(Provided records Opens)

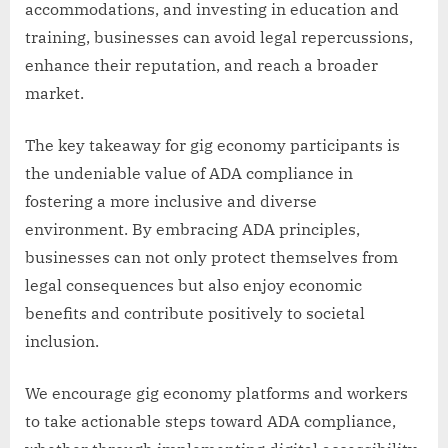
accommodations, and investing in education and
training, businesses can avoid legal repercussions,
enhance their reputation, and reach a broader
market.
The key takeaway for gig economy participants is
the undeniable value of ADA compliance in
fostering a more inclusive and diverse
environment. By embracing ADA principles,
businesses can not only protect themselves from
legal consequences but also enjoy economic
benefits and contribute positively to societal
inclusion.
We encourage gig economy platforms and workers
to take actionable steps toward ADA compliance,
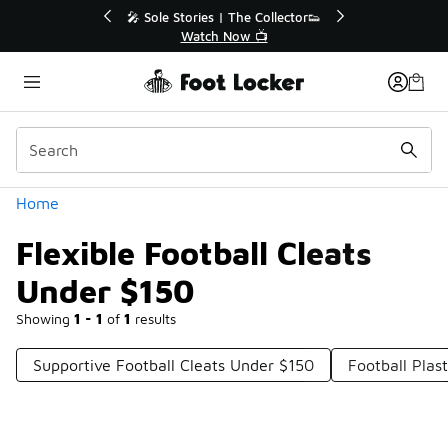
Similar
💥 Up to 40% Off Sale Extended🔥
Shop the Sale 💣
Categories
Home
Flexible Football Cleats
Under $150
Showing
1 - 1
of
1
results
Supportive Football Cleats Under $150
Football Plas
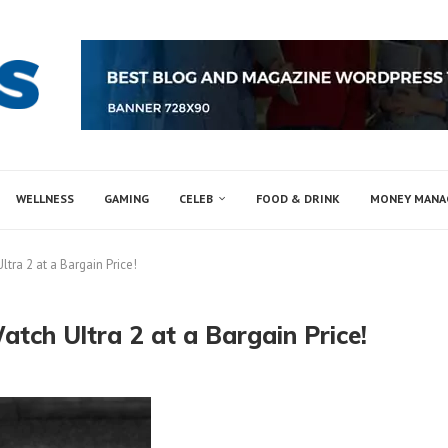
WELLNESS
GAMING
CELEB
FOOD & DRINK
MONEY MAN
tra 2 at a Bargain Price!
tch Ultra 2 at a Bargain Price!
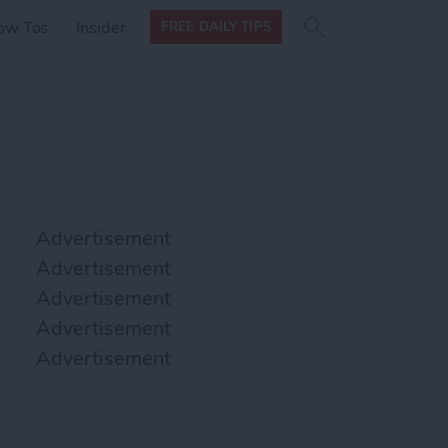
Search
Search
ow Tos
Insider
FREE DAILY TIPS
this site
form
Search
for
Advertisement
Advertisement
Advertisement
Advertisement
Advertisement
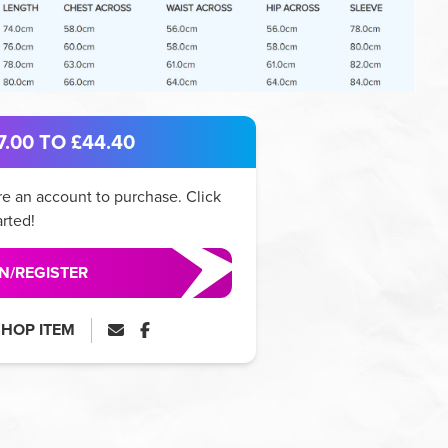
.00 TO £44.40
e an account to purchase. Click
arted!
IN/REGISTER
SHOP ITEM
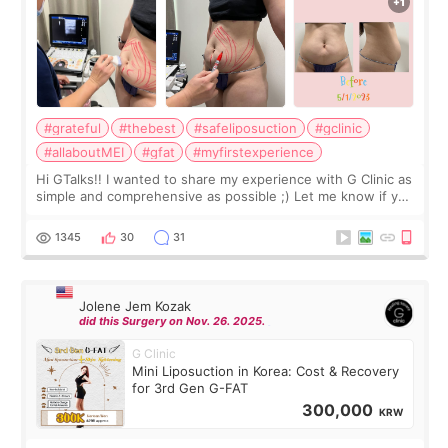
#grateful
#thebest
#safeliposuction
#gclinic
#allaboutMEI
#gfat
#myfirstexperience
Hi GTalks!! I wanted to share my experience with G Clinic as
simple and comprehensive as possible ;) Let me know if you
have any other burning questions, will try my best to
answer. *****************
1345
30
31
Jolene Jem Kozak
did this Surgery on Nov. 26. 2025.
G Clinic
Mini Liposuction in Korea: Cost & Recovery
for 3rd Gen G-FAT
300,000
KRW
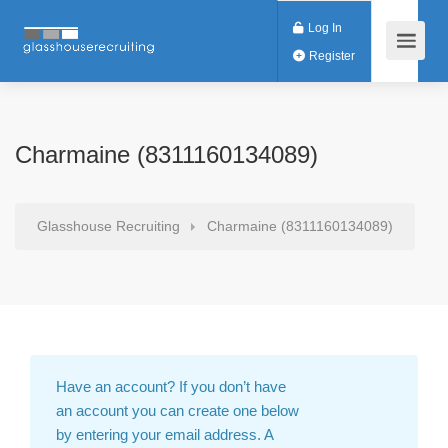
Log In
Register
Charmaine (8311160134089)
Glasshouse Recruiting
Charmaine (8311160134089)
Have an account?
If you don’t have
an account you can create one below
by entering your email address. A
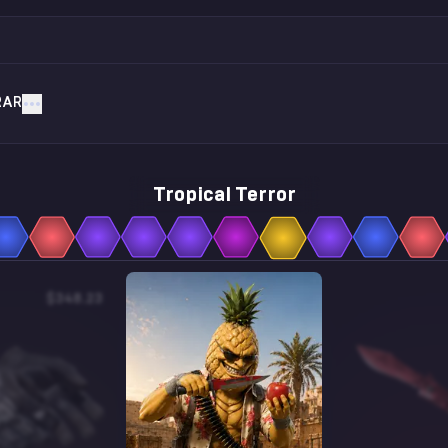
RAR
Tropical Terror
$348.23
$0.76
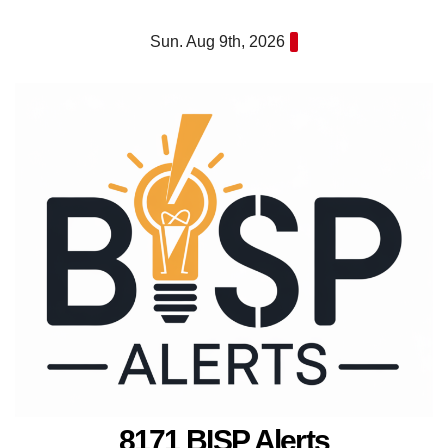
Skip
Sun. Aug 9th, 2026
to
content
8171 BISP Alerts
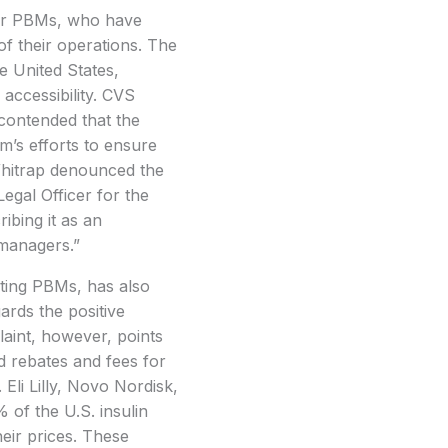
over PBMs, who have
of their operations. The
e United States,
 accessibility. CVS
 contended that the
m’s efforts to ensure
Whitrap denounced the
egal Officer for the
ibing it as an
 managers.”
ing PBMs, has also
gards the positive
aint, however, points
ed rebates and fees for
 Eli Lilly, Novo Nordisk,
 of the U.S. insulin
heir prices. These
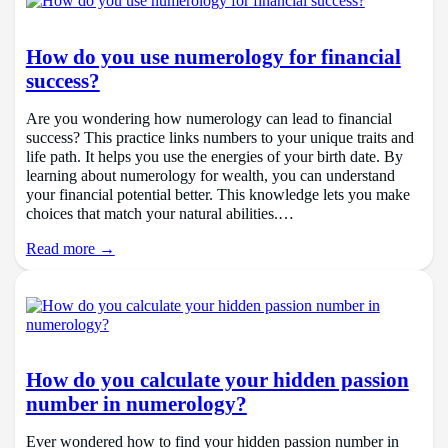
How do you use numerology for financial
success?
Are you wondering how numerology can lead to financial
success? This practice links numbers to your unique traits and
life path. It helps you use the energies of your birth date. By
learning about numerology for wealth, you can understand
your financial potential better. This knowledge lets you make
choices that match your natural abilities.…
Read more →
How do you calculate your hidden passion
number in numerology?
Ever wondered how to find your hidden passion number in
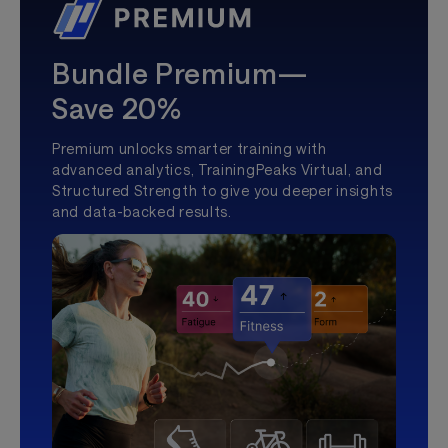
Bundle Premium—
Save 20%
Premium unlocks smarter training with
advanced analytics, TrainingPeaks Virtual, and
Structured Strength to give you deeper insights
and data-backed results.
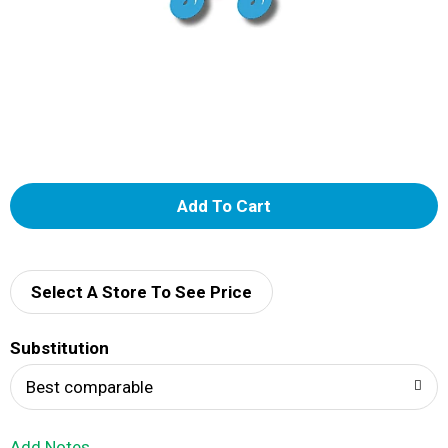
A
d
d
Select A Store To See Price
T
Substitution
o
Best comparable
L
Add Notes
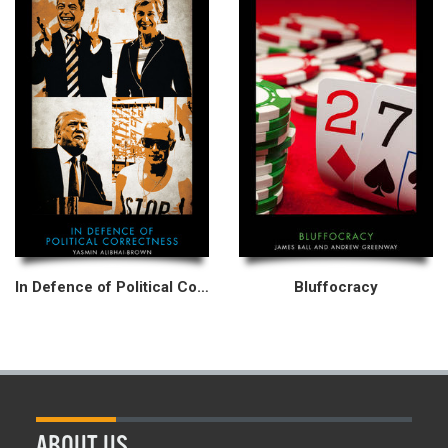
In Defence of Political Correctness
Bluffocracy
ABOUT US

(Provided records Closes)

Problem requirements:
In repeating the entries, exclude the pictures and alter nothing else.

Reply to the exercise:
accommodations, and investing in education and
training, businesses can avoid legal repercussions,
enhance their reputation, and reach a broader
market.
The key takeaway for gig economy participants is
the undeniable value of ADA compliance in
fostering a more inclusive and diverse
environment. By embracing ADA principles,
businesses can not only protect themselves from
legal consequences but also enjoy economic
benefits and contribute positively to societal
inclusion.
We encourage gig economy platforms and workers
to take actionable steps toward ADA compliance,
Similar
💥 Up to 40% Off Sale Extended🔥
Shop the Sale 💣
Categories
Home
Flexible Football Cleats
Under $150
Showing
1 - 1
of
1
results
Supportive Football Cleats Under $150
Football Plas
WELLNESS
GAMING
CELEB
FOOD & DRINK
MONEY MAN
tra 2 at a Bargain Price!
tch Ultra 2 at a Bargain Price!
Search
Search
ow Tos
Insider
FREE DAILY TIPS
this site
form
Search
for
Advertisement
Advertisement
Advertisement
Advertisement
Advertisement
.00 TO £44.40
e an account to purchase. Click
arted!
IN/REGISTER
SHOP ITEM
#grateful
#thebest
#safeliposuction
#gclinic
#allaboutMEI
#gfat
#myfirstexperience
Hi GTalks!! I wanted to share my experience with G Clinic as
simple and comprehensive as possible ;) Let me know if you
have any other burning questions, will try my best to
answer. *****************
1345
30
31
Jolene Jem Kozak
did this Surgery on Nov. 26. 2025.
G Clinic
Mini Liposuction in Korea: Cost & Recovery
for 3rd Gen G-FAT
300,000
KRW
Log In
Register
Charmaine (8311160134089)
Glasshouse Recruiting
Charmaine (8311160134089)
Have an account?
If you don’t have
an account you can create one below
by entering your email address. A
RAR
Tropical Terror
$348.23
$0.76
Skip
Sun. Aug 9th, 2026
to
content
8171 BISP Alerts
over PBMs, who have
of their operations. The
e United States,
 accessibility. CVS
 contended that the
m’s efforts to ensure
Whitrap denounced the
egal Officer for the
ibing it as an
 managers.”
ing PBMs, has also
gards the positive
aint, however, points
ed rebates and fees for
 Eli Lilly, Novo Nordisk,
 of the U.S. insulin
heir prices. These
How do you use numerology for financial
success?
Are you wondering how numerology can lead to financial
success? This practice links numbers to your unique traits and
life path. It helps you use the energies of your birth date. By
learning about numerology for wealth, you can understand
your financial potential better. This knowledge lets you make
choices that match your natural abilities.…
Read more →
How do you calculate your hidden passion
number in numerology?
Ever wondered how to find your hidden passion number in
Bundle Premium—
Save 20%
Premium unlocks smarter training with
advanced analytics, TrainingPeaks Virtual, and
Structured Strength to give you deeper insights
and data-backed results.
A
d
d
Select A Store To See Price
T
Substitution
o
Best comparable
L
Add Notes
In Defence of Political Correctness
Bluffocracy
ABOUT US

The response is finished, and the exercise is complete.